(Beginning of RECORDS FOR THE TASK)

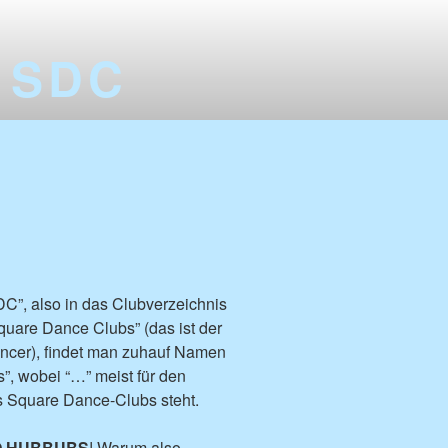
 SDC
in
C”, also in das Clubverzeichnis
uare Dance Clubs” (das ist der
cer), findet man zuhauf Namen
”, wobei “…” meist für den
s Square Dance-Clubs steht.
O HUBBUBS
! Warum also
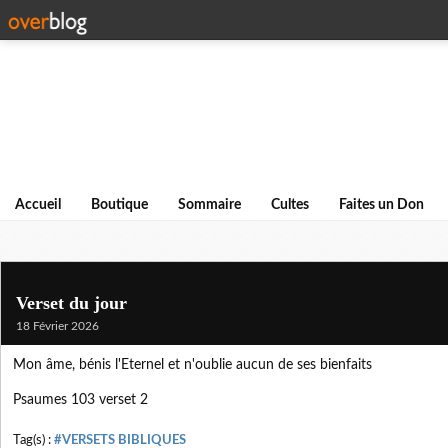
Accueil
Boutique
Sommaire
Cultes
Faites un Don
Verset du jour
18 Février 2026
Mon âme, bénis l'Eternel et n'oublie aucun de ses bienfaits
Psaumes 103 verset 2
Tag(s) :
#VERSETS BIBLIQUES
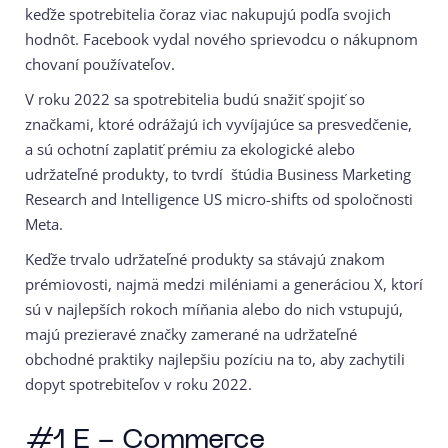
keďže spotrebitelia čoraz viac nakupujú podľa svojich
hodnôt. Facebook vydal nového sprievodcu o nákupnom
chovaní používateľov.
V roku 2022 sa spotrebitelia budú snažiť spojiť so
značkami, ktoré odrážajú ich vyvíjajúce sa presvedčenie,
a sú ochotní zaplatiť prémiu za ekologické alebo
udržateľné produkty, to tvrdí štúdia Business Marketing
Research and Intelligence US micro-shifts od spoločnosti
Meta.
Keďže trvalo udržateľné produkty sa stávajú znakom
prémiovosti, najmä medzi miléniami a generáciou X, ktorí
sú v najlepších rokoch míňania alebo do nich vstupujú,
majú prezieravé značky zamerané na udržateľné
obchodné praktiky najlepšiu pozíciu na to, aby zachytili
dopyt spotrebiteľov v roku 2022.
#1 E - Commerce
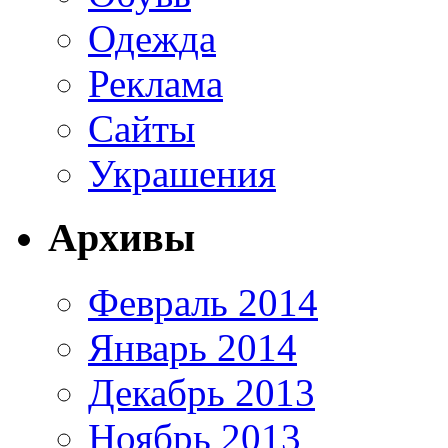
Одежда
Реклама
Сайты
Украшения
Архивы
Февраль 2014
Январь 2014
Декабрь 2013
Ноябрь 2013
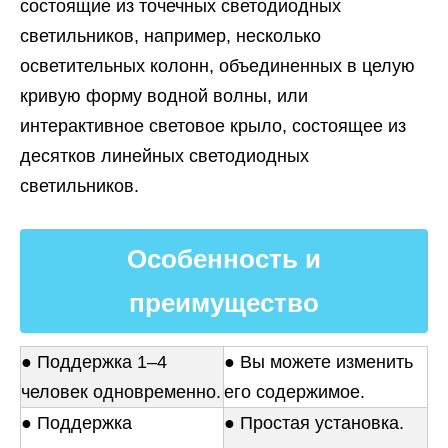
состоящие из точечных светодиодных
светильников, например, несколько
осветительных колонн, объединенных в целую
кривую форму водной волны, или
интерактивное световое крыло, состоящее из
десятков линейных светодиодных
светильников.
Особенность и
преимущество
● Поддержка 1–4
● Вы можете изменить
человек одновременно.
его содержимое.
● Поддержка
● Простая установка.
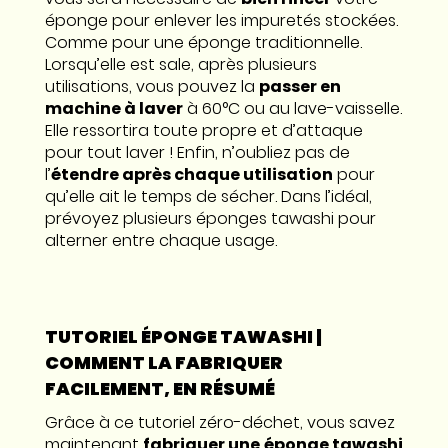
éponge pour enlever les impuretés stockées.
Comme pour une éponge traditionnelle.
Lorsqu’elle est sale, après plusieurs
utilisations, vous pouvez la
passer en
machine à laver
à 60°C ou au lave-vaisselle.
Elle ressortira toute propre et d’attaque
pour tout laver ! Enfin, n’oubliez pas de
l’
étendre après chaque utilisation
pour
qu’elle ait le temps de sécher. Dans l’idéal,
prévoyez plusieurs éponges tawashi pour
alterner entre chaque usage.
TUTORIEL ÉPONGE TAWASHI |
COMMENT LA FABRIQUER
FACILEMENT, EN RÉSUMÉ
Grâce à ce tutoriel zéro-déchet, vous savez
maintenant
fabriquer une
éponge tawashi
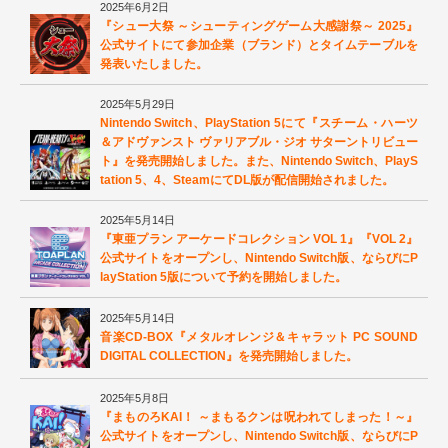
2025年6月2日
『シュー大祭 ～シューティングゲーム大感謝祭～ 2025』
公式サイトにて参加企業（ブランド）とタイムテーブルを
発表いたしました。
2025年5月29日
Nintendo Switch、PlayStation 5にて『スチーム・ハーツ
＆アドヴァンスト ヴァリアブル・ジオ サターントリビュー
ト』を発売開始しました。また、Nintendo Switch、PlayS
tation 5、4、SteamにてDL版が配信開始されました。
2025年5月14日
『東亜プラン アーケードコレクション VOL 1』『VOL 2』
公式サイトをオープンし、Nintendo Switch版、ならびにP
layStation 5版について予約を開始しました。
2025年5月14日
音楽CD-BOX『メタルオレンジ＆キャラット PC SOUND
DIGITAL COLLECTION』を発売開始しました。
2025年5月8日
『まものろKAI！ ～まもるクンは呪われてしまった！～』
公式サイトをオープンし、Nintendo Switch版、ならびにP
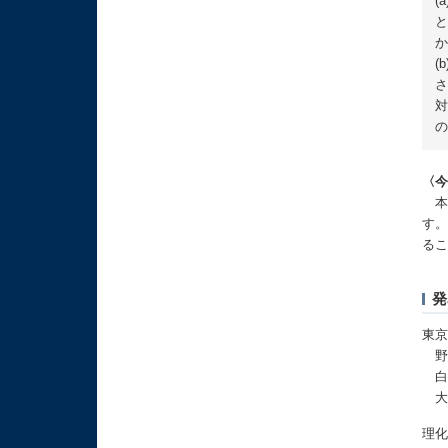
(
と
か
(
さ
対
の
〈
本
す
る
発
東京
野
白
大
理化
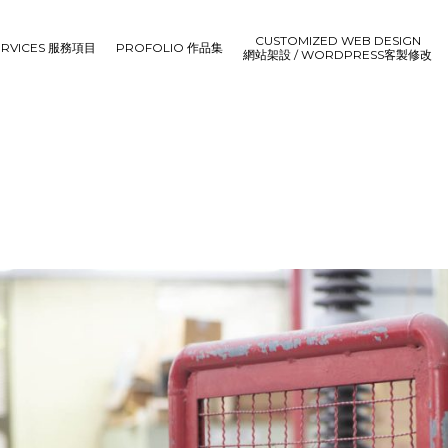
CUSTOMIZED WEB DESIGN
ERVICES 服務項目
PROFOLIO 作品集
網站架設 / WORDPRESS客製修改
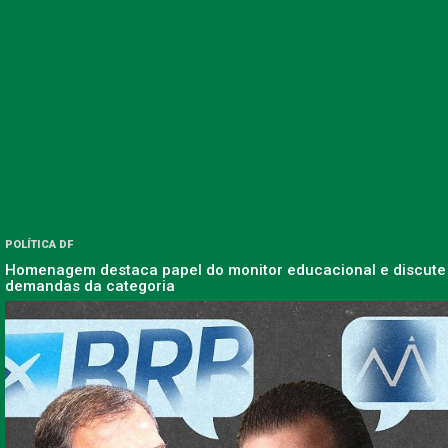
POLÍTICA DF
Homenagem destaca papel do monitor educacional e discute
demandas da categoria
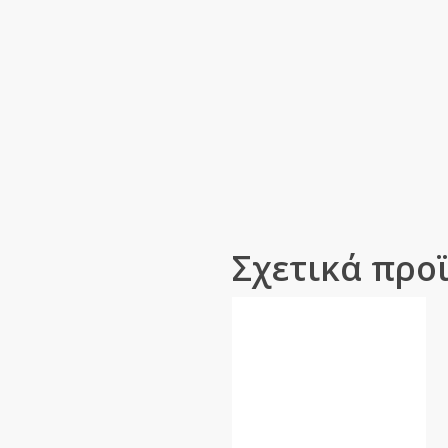
Σχετικά προ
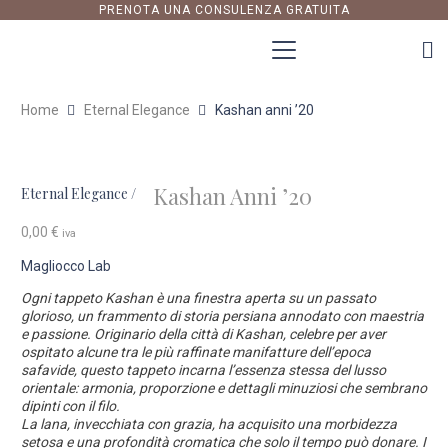
PRENOTA UNA CONSULENZA GRATUITA
Home
Eternal Elegance
Kashan anni ’20
Kashan Anni ’20
Eternal Elegance
/
0,00
€
iva
Magliocco Lab
Ogni tappeto Kashan è una finestra aperta su un passato
glorioso, un frammento di storia persiana annodato con maestria
e passione. Originario della città di Kashan, celebre per aver
ospitato alcune tra le più raffinate manifatture dell’epoca
safavide, questo tappeto incarna l’essenza stessa del lusso
orientale: armonia, proporzione e dettagli minuziosi che sembrano
dipinti con il filo.
La lana, invecchiata con grazia, ha acquisito una morbidezza
setosa e una profondità cromatica che solo il tempo può donare. I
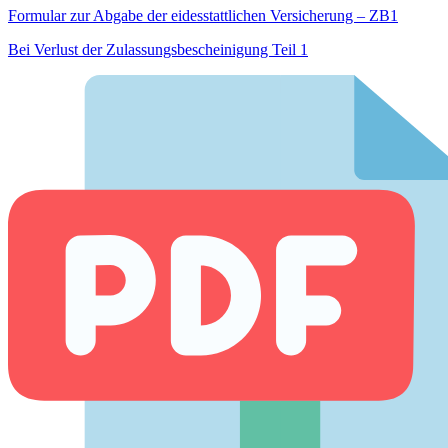
Formular zur Abgabe der eides­stattlichen Versicherung – ZB1
Bei Verlust der Zulassungsbescheinigung Teil 1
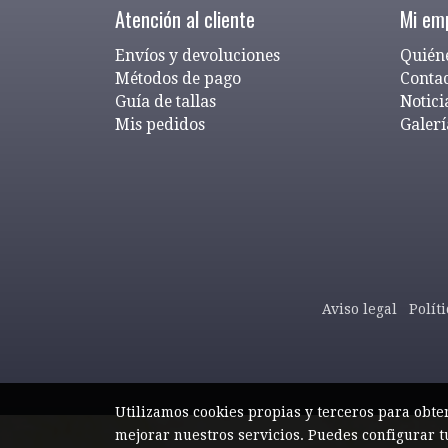
Atención al cliente
Mi em
Envíos y devoluciones
Quién
Métodos de pago
Conta
Guía de tallas
Notici
Mis pedidos
Galerí
Aviso legal
Polít
Utilizamos cookies propias y terceros para obte
mejorar nuestros servicios. Puedes configurar t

(End of RECORDS FOR THE TASK)

§ **WHAT IS EXPECTED**:
Write the lines out verbatim, from the one with "Mis pedidos" through the last line of the entries, and stop there.

§ **RESPONSE TO THE EXERCISE**:
Mis pedidos
Galerí
Aviso legal
Polít
Utilizamos cookies propias y terceros para obte
mejorar nuestros servicios. Puedes configurar t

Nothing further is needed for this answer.